If you live down here in sunny Victoria I have found quite a few species down near bruntons bridge or walhalla I have seen Gippsland water dragons, eastern small-eyed snakes, Tiger snakes and lace monitors and a whole lot more


----------



## Australis (Jan 26, 2012)

branca said:


> yeah thanks guys, but places where youse have been too and found loads of herps.



Give me your email and ill give you a full list, and all my best fishing and secluded surf breaks also.

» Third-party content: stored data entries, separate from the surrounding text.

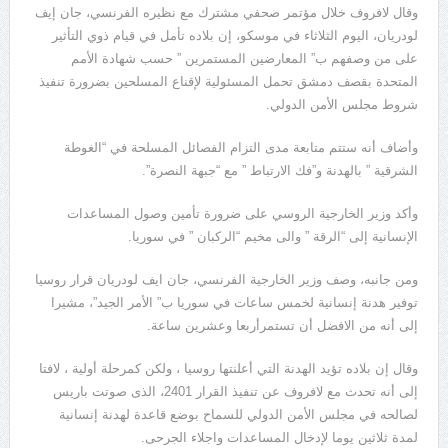
وقال لافروف خلال مؤتمر صحفي مشترك مع نظيره الفرنسي، جان إيف
لودريان، اليوم الثلاثاء في موسكو، إن بلاده تأمل في قيام ذوي التأثير
على من وصفهم ب” المعارضين المستمرين ” حسب شهادة الأمم
المتحدة بقصف دمشق تحمل المسئولية لإقناع المسلحين بضرورة تنفيذ
شروط مجلس الأمن الدولي.
وأضاف أنه ستتم متابعة مدى التزام الفصائل المسلحة في “الغوطة
الشرقية ” بالهدنة و”فك الارتباط ” مع “جبهة النصرة”.
وأكد وزير الخارجية الروسي على ضرورة تأمين وصول المساعدات
الإنسانية إلى “الرقة ” والى مخيم “الركبان ” في سوريا.
ومن جانبه، وصف وزير الخارجية الفرنسي، جان ايف لودريان قرار روسيا
توفير هدنة إنسانية لخمس ساعات في سوريا ب” الأمر الجيد”، مشيرا
إلى أنه من الافضل أن تستمرأربعا وعشرين ساعة.
وقال إن بلاده تؤيد الهدنة التي أعلنتها روسيا ، ولكن كمرحلة أولية ، لافتا
إلى أنه تحدث مع لافروف عن تنفيذ القرار 2401، الذى صوتت باريس
لصالحه في مجلس الأمن الدولي للسماح بوضع قاعدة لهدنة إنسانية
لمدة ثلاثين يوما لإدخال المساعدات واجلاء الجرحى.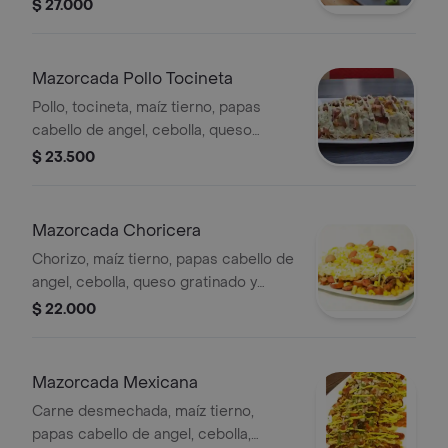
queso gratinado y salsas de la casa.
$ 27.000
Mazorcada Pollo Tocineta
Pollo, tocineta, maíz tierno, papas
cabello de angel, cebolla, queso
gratinado y salsas de la casa.
$ 23.500
Mazorcada Choricera
Chorizo, maíz tierno, papas cabello de
angel, cebolla, queso gratinado y
salsas de la casa.
$ 22.000
Mazorcada Mexicana
Carne desmechada, maíz tierno,
papas cabello de angel, cebolla,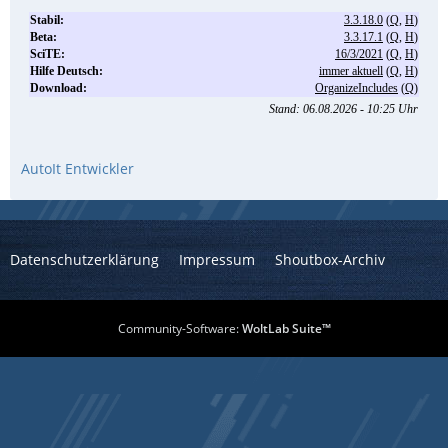
AutoIt Entwickler
Datenschutzerklärung
Impressum
Shoutbox-Archiv
Community-Software:
WoltLab Suite™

Seriously though, you are better off finding spots yourself, its more rewarding in the long run.


----------



## Specks (Jan 26, 2012)

Pilbra.......
enough said


----------



## HerpFreak (Jan 26, 2012)

Can't believe no one has mentioned the Top End. Old Dorat Road and Fogg Dam are both great. I hope to do lots more herping around there in the future. Another pipedream is pre-toad Kimberleys, although I doubt I will finish my education and Uni in time.:x


----------



## edstar (Sep 14, 2012)

Ryan93 said:


> If you live down here in sunny Victoria I have found quite a few species down near bruntons bridge or walhalla I have seen Gippsland water dragons, eastern small-eyed snakes, Tiger snakes and lace monitors and a whole lot more



awesome! been meaning to go down there


----------